There were a lot of sessions about Office 365 Groups at last month’s Ignite conference. New features were demoed, tips were shared, roadmaps were revealed.
Amongst all of it there is one slide that really stood out for me.
This slide was used in at least two sessions that I’ve looked at so far. In one session, the Microsoft presenter glossed over it super fast. In the other, an MVP briefly described the details as a good thing, because most of their customers who would want the premium features already use Enterprise Mobility + Security which includes Azure AD Premium P1 or P2, depending on which EM+S SKU you purchase.
Update: Microsoft has now added a support document explaining which Office 365 Groups features and capabilities required Azure AD Premium licensing.
To summarize, here’s what you can do with Office 365 Groups at no additional cost to your Office 365 subscription:
- Create, read, update, delete (Groups)
- View the Groups activities report (intended to help you identify inactive Groups or those not fully utilizing all available features)
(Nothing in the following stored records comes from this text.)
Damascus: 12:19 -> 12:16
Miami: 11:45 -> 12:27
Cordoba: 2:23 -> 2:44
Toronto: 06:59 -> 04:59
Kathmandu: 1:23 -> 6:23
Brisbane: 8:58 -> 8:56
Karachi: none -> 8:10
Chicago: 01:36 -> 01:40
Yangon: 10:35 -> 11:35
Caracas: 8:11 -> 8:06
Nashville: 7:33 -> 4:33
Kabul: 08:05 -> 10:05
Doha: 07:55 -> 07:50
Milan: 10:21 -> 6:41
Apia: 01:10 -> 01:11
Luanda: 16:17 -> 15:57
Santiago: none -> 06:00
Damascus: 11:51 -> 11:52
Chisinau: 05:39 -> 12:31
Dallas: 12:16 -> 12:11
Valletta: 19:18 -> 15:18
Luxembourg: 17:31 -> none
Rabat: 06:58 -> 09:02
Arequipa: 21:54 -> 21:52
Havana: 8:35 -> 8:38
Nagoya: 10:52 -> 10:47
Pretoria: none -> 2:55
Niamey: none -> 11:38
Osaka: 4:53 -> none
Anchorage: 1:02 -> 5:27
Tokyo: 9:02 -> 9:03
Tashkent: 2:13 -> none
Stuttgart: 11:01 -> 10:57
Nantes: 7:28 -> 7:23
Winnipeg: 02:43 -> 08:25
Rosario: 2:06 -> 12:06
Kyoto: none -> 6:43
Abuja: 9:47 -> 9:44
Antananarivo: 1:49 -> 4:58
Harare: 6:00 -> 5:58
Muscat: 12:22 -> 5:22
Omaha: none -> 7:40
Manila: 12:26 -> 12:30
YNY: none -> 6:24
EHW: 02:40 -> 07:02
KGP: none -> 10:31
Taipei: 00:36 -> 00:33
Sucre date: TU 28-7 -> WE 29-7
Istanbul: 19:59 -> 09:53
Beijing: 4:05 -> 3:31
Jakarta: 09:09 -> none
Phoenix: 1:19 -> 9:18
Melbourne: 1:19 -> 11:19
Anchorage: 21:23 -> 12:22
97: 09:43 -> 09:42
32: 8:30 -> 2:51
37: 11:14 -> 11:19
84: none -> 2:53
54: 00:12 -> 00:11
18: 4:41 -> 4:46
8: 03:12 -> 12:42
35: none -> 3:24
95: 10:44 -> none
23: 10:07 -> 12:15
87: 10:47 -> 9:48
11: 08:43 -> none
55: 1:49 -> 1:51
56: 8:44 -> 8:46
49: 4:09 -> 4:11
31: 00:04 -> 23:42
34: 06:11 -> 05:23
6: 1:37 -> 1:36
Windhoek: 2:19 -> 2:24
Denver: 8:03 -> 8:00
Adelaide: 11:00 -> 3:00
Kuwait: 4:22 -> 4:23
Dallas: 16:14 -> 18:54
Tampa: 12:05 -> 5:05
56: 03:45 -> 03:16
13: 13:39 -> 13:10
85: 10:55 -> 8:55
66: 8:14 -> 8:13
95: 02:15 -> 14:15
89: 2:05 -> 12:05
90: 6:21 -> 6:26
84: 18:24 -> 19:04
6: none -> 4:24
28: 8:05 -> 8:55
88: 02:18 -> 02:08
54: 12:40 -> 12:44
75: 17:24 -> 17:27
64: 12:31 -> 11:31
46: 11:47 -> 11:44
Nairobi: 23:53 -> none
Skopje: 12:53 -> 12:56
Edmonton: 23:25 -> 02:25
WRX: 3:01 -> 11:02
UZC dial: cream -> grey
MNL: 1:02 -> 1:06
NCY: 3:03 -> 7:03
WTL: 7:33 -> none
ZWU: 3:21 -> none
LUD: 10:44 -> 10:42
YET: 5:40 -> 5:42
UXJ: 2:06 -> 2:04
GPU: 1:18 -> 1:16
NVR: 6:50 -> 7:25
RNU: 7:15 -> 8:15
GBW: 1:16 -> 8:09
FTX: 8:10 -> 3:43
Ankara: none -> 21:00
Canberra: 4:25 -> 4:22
- Soft-delete and restore (this is the deleted Group recovery process)
- Block or allow Group creation by users (admins can always create Groups)
- Use hidden membership
Here are the features that required an Azure AD Premium P1 (or higher) license to use.
- Dynamic Group membership (dynamic groups are those based on queries that you build in the Azure portal, e.g. “department = “Human Resources”)
- Self-service Group management via the Azure AD access panel (myapps.microsoft.com), not via other workloads like OWA, Planner, Teams, etc
- Granular Group creation permissions, such as blocking Group creation for all users but allowing it for members of a specific security group (I demonstrate these here)
- Group naming convention (e.g. preventing users from creating Groups with names like “CEO” or “Payroll”)
- Groups expiration (a time-based approach to expiring and deleting Groups that the owner no longer wants to keep)
- Usage guidelines (literally just adding a URL to direct user to a web page, currently only used in OWA when creating a Group, yet to be added to other Groups-based workloads like Teams, Planner, etc)
- Default classification (you define the classifications, and this setting applies the one you choose to be the default if the user doesn’t specify one)
Refer to the support document for details of how many Azure AD Premium licenses you’ll need in each scenario.
Tony Redmond also covered this announcement in a recent Petri article, looking at it from different perspectives, and criticizing the nature of the announcement.
Introducing a change like this without any warning or documentation came as a real shock. It is unconscionable for Microsoft to suddenly look for licensing fees when Office 365 tenants have used a feature for over a year, especially when the feature is such a critical management tool for so many applications.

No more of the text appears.